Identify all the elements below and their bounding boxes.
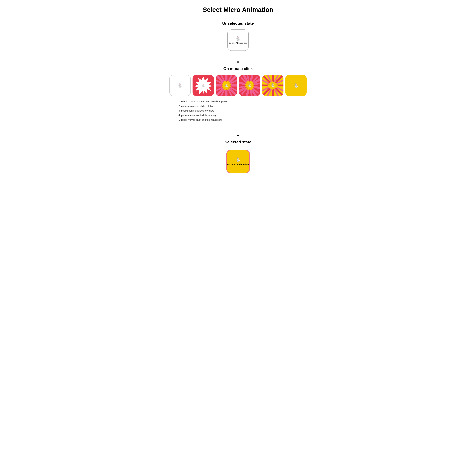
selected-text: On time / Before time [227, 163, 249, 166]
page-container: Select Micro Animation Unselected state … [169, 6, 307, 173]
step-item-4: 4. pattern moves out while rotating [178, 114, 227, 117]
unselected-label: Unselected state [222, 21, 254, 26]
animation-frame-2: 🐇 [192, 75, 214, 96]
page-title: Select Micro Animation [203, 6, 273, 14]
animation-label: On mouse click [223, 66, 253, 71]
selected-icon: 🐇 [235, 157, 241, 162]
arrow-1 [237, 55, 239, 63]
selected-section: Selected state 🐇 On time / Before time [225, 140, 251, 173]
frame6-icon: 🐇 [293, 83, 298, 88]
animation-frame-3: 🐇 [216, 75, 237, 96]
arrow-shaft-2 [238, 129, 238, 135]
step-item-3: 3. background changes to yellow [178, 109, 227, 113]
animation-frame-6: 🐇 [285, 75, 307, 96]
frame5-icon: 🐇 [271, 83, 275, 88]
step-item-5: 5. rabbit moves back and text reappears [178, 118, 227, 122]
animation-section: On mouse click 🐇 🐇 [169, 66, 307, 126]
animation-frame-5: 🐇 [262, 75, 284, 96]
selected-label: Selected state [225, 140, 251, 145]
animation-frame-4: 🐇 [239, 75, 260, 96]
arrow-head-2 [237, 135, 239, 137]
frame1-icon: 🐇 [178, 83, 183, 88]
step-item-1: 1. rabbit moves to centre and text disap… [178, 100, 227, 103]
step-item-2: 2. pattern closes in while rotating [178, 104, 227, 108]
selected-card[interactable]: 🐇 On time / Before time [226, 150, 250, 173]
frame4-icon: 🐇 [247, 83, 252, 88]
animation-frame-1: 🐇 [169, 75, 191, 96]
unselected-card[interactable]: 🐇 On time / Before time [227, 30, 249, 51]
steps-list: 1. rabbit moves to centre and text disap… [169, 100, 227, 123]
frame2-icon: 🐇 [201, 83, 205, 88]
arrow-shaft-1 [238, 55, 238, 62]
arrow-head-1 [237, 62, 239, 63]
unselected-section: Unselected state 🐇 On time / Before time [222, 21, 254, 52]
unselected-text: On time / Before time [229, 42, 247, 44]
unselected-icon: 🐇 [235, 36, 241, 41]
frame3-icon: 🐇 [224, 83, 229, 88]
arrow-2 [237, 129, 239, 137]
frames-row: 🐇 🐇 [169, 75, 307, 96]
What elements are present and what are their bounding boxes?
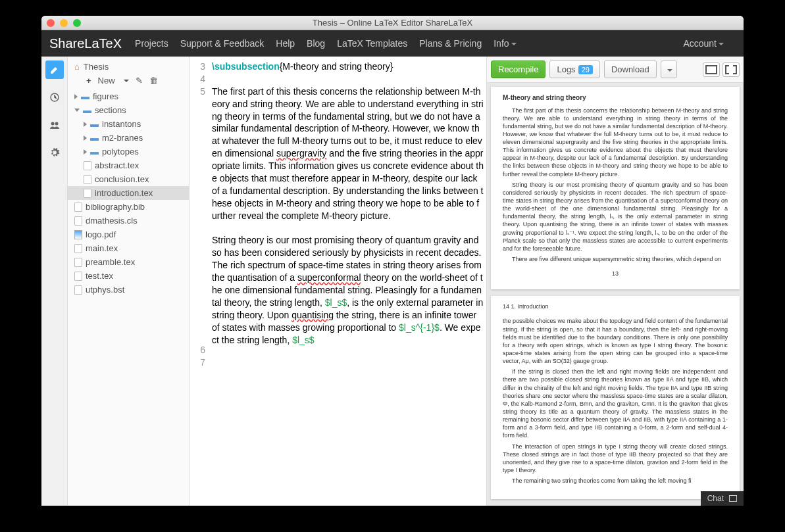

● ● ● ●

What to do → Nothing but a number is expected here: the number of lines above that hold the word "moves".

Written reply → 4